Preprocessing

This section contains documentation for the Preprocessing module. NOTE: Those methods will be modified in the future to be more flexible and to allow for more complex workflows.

Data Management

stoneforge.preprocessing.data_management.depth_zones(df, dept, ranges)[source]

Given a DataFrame and a depth column, this function creates zones based on the specified depth ranges.

Parameters:

df (pd.DataFrame) – A pandas DataFrame containing the depth data.
dept (str) – The name of the depth column in the DataFrame.
ranges (tuple) – A tuple containing the depth ranges to create zones. The first element is the top depth, the last element is the bottom depth, and the middle elements are the range boundaries.

Returns:

A dictionary where keys are zone indices and values are DataFrames containing the data for each zone.

Return type:

dict

Example

>>> df = pd.DataFrame({'Depth': [100, 200, 300, 400, 500], 'Value': [1, 2, 3, 4, 5]})
>>> dept = 'Depth'
>>> ranges = (150, 250, 350)
>>> zones = depth_zones(df, dept, ranges)
>>> for zone, data in zones.items():
...     print(f"Zone {zone}:")
...     print(data)
>>> # Output:
>>> # Zone 0:
>>> #    Depth  Value
>>> # 0    100      1
>>> # Zone 1:
>>> #    Depth  Value
>>> # 1    200      2

class stoneforge.preprocessing.data_management.project(data_path='.')[source]

Bases: object

Creates a project object to manage well log data.

Example

>>> proj = project(data_path='path/to/well/logs')
>>> proj.import_folder(ext='.las')  # Import all LAS files in the folder
>>> print(proj.well_names_paths)  # Check imported well names and paths

>>> proj.import_several_wells()  # Import all wells data in a given folder into the project

class_counts(class_value, class_dict=False, seed=99)[source]

Counts the occurrences of each class value in a list and returns a dictionary with class names, random colors, and counts. (for fast plot)

Parameters:

class_value (list) – A list of class values to count.
class_dict (dict, optional) – A dictionary containing class codes, names, and colors for substitution. If not provided, random colors will be generated.
seed (int, optional) – A seed for random number generation to ensure reproducibility. Default is 99.

Example

>>> class_values = [57, 54, 25, 49]
>>> class_dict = [
...     {"code": 57, "name": "Sand", "patch_property": {"color": "#FF0000"}},
...     {"code": 54, "name": "Shale", "patch_property   : {"color": "#00FF00"}},
...     {"code": 25, "name": "Coal", "patch_property": {"color": "#0000FF"}},
...     {"code": 49, "name": "Limestone", "patch_property": {"color": "#FFFF00"}}

convert_into_matrix(reference_mnemonics=False)[source]

Converts an manly dictionary database into an matrix database with tree values: mnemonics, units and data.
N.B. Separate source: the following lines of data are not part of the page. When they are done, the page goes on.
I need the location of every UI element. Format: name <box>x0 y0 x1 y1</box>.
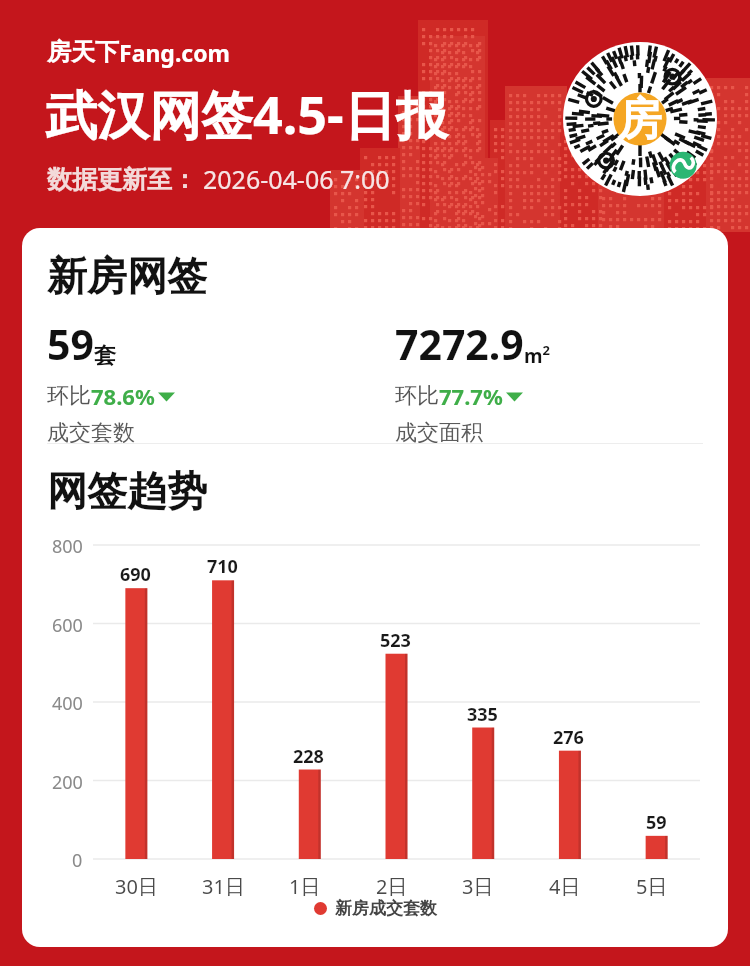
staticText: 环比 <box>47 382 91 410</box>
staticText: 0 <box>72 848 83 873</box>
staticText: 59 <box>47 316 94 372</box>
staticText: 228 <box>293 744 324 769</box>
staticText: 800 <box>52 534 83 559</box>
staticText: 5日 <box>636 873 668 900</box>
staticText: 4日 <box>549 873 581 900</box>
staticText: 78.6% <box>91 381 155 411</box>
staticText: 7272.9 <box>395 316 524 372</box>
staticText: 环比 <box>395 382 439 410</box>
staticText: 套 <box>94 342 116 370</box>
staticText: 276 <box>553 725 584 750</box>
staticText: Fang.com <box>119 37 231 68</box>
staticText: 30日 <box>115 873 158 900</box>
staticText: 31日 <box>202 873 245 900</box>
staticText: 77.7% <box>439 381 503 411</box>
staticText: 600 <box>52 613 83 638</box>
staticText: 2026-04-06 7:00 <box>203 162 390 196</box>
staticText: 1日 <box>289 873 321 900</box>
staticText: m2 <box>524 341 550 368</box>
staticText: 59 <box>646 810 667 835</box>
staticText: 房 <box>618 92 662 147</box>
staticText: 523 <box>380 628 411 653</box>
staticText: 710 <box>207 554 238 579</box>
staticText: 成交套数 <box>47 419 135 447</box>
button[interactable]: 小程序二维码 <box>563 42 717 196</box>
staticText: 房天下 <box>47 37 119 67</box>
staticText: 新房网签 <box>47 251 207 301</box>
staticText: 数据更新至： <box>47 164 197 195</box>
staticText: 200 <box>52 770 83 795</box>
staticText: 400 <box>52 691 83 716</box>
staticText: 成交面积 <box>395 419 483 447</box>
staticText: 武汉网签4.5-日报 <box>45 78 448 149</box>
staticText: 335 <box>467 702 498 727</box>
staticText: 690 <box>120 562 151 587</box>
staticText: 2日 <box>376 873 408 900</box>
staticText: 新房成交套数 <box>335 898 437 919</box>
staticText: 网签趋势 <box>47 466 207 516</box>
staticText: 3日 <box>462 873 494 900</box>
Parameters:: reference_mnemonics (list, optional) – A list of mnemonics to be used as a reference for the well data. (If not provided, all mnemonics in the well data will be used).

Example

>>> proj.convert_into_matrix(reference_mnemonics=['RHOB', 'NPHI', 'GR'])

data_replacement(ref)[source]

Replaces mnemonics in the well data with those from a reference dictionary.
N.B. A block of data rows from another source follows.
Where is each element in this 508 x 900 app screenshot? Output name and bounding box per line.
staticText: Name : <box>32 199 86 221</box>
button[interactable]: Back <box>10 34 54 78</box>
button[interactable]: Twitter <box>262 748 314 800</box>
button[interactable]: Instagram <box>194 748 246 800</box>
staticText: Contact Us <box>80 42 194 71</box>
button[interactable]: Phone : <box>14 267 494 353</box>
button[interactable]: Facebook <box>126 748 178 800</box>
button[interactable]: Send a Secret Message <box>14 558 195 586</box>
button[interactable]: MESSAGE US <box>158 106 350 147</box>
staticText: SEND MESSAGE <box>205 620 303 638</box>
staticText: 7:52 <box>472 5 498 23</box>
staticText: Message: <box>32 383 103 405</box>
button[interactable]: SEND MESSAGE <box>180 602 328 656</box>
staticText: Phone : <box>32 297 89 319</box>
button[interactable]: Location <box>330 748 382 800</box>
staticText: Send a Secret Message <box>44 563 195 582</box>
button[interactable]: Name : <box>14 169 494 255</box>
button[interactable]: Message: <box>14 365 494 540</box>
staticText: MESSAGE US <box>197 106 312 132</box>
Parameters:: ref (dict) – A dictionary where keys are new mnemonics and values are lists of old mnemonics to be replaced.
Return type:: None

Example

>>> ref = {
...     'RHOB': ['RHO', 'RHOZ'],   # New mnemonic 'RHOB' replaces 'RHO' and 'RHOZ'
...     'NPHI': ['PHI', 'PHIN']    # New mnemonic 'NPHI' replaces 'PHI' and 'PHIN'
... }
>>> proj.data_replacement(ref)

import_folder(ext='.las')[source]

Imports all file paths with a given extension from a folder into the project.

Parameters:: ext (str, optional) – The file extension to look for in the folder. Default is ‘.las’.
Return type:: None

Example

>>> proj.import_folder(ext='.las')  # Import all LAS files in the folder
>>> print(proj.well_names_paths)  # Check imported well names and paths

import_several_wells()[source]

Imports all well log data from the specified folder into the project.

Example

>>> proj.import_several_wells()

import_well(name)[source]

Imports a single well log data from a specified file path into the project.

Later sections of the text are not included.